The Bulgarian rose production is popularised every year during the Festival of Roses. This festival of the roses originates from the celebrations held at the beginning of the rose-harvesting period. Old rose growers used to organize pageantries in which manufacturers paraded, dressed up in rose flowers. The first rose festival in Kazanlak took place in 1903. Few years later, a similar fest was organized in the town Karlovo, situated in the same area - Rozova dolina (Rose valley) and also famous with its rose production. The first celebration on a national level was held in Pavel Banya on June 4, 1967. Manufacturers from the whole valley, together with masked dancers, called “koukeri” were singing and dancing during the whole fest. This type of celebrations became traditional in Kazanlak and later on in Karlovo too. The festival of Roses can be viewed as a tribute which is paid to beauty every year.
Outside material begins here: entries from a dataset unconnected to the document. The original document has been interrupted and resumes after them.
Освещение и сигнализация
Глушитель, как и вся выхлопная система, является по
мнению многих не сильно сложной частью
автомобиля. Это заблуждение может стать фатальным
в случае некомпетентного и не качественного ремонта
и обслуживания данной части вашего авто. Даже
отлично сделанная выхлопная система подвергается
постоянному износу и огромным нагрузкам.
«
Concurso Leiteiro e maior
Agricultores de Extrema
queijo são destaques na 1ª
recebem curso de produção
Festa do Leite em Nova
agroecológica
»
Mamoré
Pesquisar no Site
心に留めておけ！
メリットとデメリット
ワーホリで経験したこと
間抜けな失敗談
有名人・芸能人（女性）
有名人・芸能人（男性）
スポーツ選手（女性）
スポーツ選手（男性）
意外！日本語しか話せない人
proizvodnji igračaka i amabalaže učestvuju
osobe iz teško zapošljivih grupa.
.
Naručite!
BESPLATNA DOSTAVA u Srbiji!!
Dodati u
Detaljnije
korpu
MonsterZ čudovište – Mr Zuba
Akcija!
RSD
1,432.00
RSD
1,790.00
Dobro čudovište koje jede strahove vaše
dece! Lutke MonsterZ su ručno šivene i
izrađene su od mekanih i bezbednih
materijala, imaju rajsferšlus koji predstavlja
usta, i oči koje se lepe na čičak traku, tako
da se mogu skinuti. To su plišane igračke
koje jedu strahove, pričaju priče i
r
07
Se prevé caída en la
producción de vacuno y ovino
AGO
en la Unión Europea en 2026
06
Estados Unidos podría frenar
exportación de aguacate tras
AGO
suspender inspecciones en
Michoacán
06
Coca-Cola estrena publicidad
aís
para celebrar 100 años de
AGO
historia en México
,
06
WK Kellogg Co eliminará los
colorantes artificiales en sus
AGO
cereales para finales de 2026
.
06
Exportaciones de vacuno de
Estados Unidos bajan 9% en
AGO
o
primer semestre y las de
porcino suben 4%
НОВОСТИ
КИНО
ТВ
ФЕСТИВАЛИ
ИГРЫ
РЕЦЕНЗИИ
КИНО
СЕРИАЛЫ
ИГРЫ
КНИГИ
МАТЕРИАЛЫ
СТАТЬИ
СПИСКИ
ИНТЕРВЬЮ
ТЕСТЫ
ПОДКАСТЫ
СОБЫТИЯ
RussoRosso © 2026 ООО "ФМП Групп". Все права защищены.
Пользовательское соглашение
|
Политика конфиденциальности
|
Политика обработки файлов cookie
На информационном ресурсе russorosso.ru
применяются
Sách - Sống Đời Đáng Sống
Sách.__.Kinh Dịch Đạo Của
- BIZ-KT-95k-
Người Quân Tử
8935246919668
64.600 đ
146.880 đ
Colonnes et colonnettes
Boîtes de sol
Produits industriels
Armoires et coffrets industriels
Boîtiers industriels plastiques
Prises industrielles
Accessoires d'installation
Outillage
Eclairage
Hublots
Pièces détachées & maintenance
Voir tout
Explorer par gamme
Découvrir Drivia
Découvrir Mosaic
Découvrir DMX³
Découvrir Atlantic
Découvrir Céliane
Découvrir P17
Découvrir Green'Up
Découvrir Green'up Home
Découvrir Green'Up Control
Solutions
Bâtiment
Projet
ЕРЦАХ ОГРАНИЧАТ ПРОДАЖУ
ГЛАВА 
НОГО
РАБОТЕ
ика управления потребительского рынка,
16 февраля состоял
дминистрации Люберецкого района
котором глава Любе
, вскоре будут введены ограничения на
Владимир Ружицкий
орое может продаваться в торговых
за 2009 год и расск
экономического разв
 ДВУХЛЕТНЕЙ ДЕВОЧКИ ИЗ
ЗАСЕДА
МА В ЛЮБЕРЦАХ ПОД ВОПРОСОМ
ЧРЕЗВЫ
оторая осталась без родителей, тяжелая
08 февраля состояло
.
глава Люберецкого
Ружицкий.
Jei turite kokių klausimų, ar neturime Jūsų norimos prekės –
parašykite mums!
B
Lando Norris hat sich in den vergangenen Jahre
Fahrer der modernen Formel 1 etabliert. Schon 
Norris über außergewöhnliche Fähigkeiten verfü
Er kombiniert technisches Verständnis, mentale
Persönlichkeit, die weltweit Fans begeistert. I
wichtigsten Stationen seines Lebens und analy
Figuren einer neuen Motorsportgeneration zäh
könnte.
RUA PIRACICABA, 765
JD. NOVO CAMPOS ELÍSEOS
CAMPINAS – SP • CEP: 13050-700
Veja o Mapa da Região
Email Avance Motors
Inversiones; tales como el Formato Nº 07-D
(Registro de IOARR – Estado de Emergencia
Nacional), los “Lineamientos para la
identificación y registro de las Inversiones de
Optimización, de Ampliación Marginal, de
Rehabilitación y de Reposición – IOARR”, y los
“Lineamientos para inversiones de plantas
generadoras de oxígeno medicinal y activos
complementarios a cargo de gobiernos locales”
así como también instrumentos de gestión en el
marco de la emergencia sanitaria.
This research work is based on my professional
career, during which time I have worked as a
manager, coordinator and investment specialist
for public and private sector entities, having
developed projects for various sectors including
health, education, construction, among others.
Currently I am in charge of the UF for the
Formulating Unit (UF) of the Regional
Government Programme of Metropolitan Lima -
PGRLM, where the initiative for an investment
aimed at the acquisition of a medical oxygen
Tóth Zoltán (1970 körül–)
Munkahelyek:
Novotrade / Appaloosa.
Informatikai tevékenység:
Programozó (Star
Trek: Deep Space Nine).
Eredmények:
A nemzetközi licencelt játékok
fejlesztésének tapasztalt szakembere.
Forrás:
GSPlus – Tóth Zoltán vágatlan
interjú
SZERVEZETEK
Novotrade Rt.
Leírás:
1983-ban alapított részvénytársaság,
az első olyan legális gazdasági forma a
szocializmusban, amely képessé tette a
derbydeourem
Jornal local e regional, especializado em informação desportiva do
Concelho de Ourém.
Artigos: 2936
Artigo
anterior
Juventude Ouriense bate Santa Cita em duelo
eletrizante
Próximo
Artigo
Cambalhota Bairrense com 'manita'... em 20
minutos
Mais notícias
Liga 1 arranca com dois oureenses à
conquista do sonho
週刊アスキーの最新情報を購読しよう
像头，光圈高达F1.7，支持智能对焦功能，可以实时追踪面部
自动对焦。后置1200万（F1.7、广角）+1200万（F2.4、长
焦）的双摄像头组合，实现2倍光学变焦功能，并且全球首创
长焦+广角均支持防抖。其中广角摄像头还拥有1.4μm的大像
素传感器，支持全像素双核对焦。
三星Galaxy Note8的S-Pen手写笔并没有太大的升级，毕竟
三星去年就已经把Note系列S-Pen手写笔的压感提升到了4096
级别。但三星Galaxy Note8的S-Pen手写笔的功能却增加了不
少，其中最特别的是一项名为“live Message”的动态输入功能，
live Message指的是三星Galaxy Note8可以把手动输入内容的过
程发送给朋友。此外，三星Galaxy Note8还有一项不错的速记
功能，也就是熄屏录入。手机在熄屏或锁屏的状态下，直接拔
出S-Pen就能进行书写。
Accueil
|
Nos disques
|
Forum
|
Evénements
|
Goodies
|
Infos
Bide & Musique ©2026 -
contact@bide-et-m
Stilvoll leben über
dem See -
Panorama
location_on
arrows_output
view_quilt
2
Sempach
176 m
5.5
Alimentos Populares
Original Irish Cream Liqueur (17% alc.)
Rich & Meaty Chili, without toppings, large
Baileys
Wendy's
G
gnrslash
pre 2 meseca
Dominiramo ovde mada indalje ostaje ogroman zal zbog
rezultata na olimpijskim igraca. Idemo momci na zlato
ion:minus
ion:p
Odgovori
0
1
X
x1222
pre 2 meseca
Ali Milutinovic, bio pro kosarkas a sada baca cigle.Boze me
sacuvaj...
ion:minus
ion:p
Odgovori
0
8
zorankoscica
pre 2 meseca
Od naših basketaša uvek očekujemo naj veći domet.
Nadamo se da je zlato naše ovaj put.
Three main events are interesting for the guests of the festival - the electing of Queen Rose, the harvesting ritual in the rose gardens and the parade along the streets of the town. The rose industry has long ago proved its primary importance as a means of sustenance for the people living in the Rose Valley. For them, it has become become a way of approaching Nature.

Bulgarian monasteries
During the Bulgarian Revival, the monasteries served as centers of artistic and educational activity. There are still many working monasteries in the country – Rila Monastery, Bachkovo Monastery, Troyan Monastery, Zemen Monastery, Glozhene Monastery, Kilifarevo Monastery, Shipchenski Monastery, and others. Our country is also famous for its well-established national traditions of icon painting and wood carving. The best known icons and carvings are from Samokov, Tryavna and Bansko.
The Bulgarian national costume is an intrinsic part of Bulgarian lifestyle and culture. Over the ages, folk costume designs have been influenced by Thracian, Slavonic and ancient Bulgarian motives. The basic article of clothing is a white shirt with long sleeves, worn under vests and coats of various shapes, materials and decorations. There are four types of national female costumes: the single apron, the double apron, the tunic, and the sayana, and there are two types of national male costumes: white-shirt and black-shirt. Each ethnographic area (Dobrich, Pirin, Rhodope, Northern, Thracian and Sofia) has its own typical workday, holiday and wedding costumes.